'''
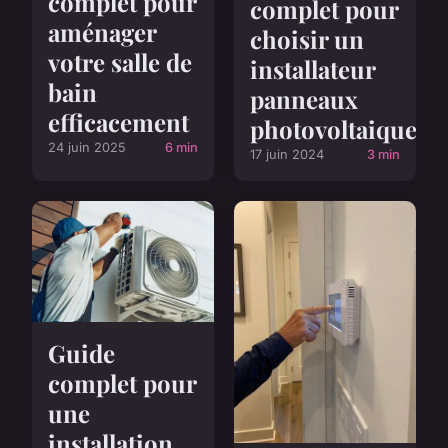
complet pour
complet pour
aménager
choisir un
votre salle de
installateur
bain
panneaux
efficacement
photovoltaiques
24 juin 2025
6 min
17 juin 2024
3 min
Guide
complet pour
une
installation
'''
HOW TO COMPLETE THIS TASK
Repeat the data exactly. No pictures should appear.

ANSWER BOX
complet pour
complet pour
aménager
choisir un
votre salle de
installateur
bain
panneaux
efficacement
photovoltaiques
24 juin 2025
6 min
17 juin 2024
3 min
Guide
complet pour
une
installation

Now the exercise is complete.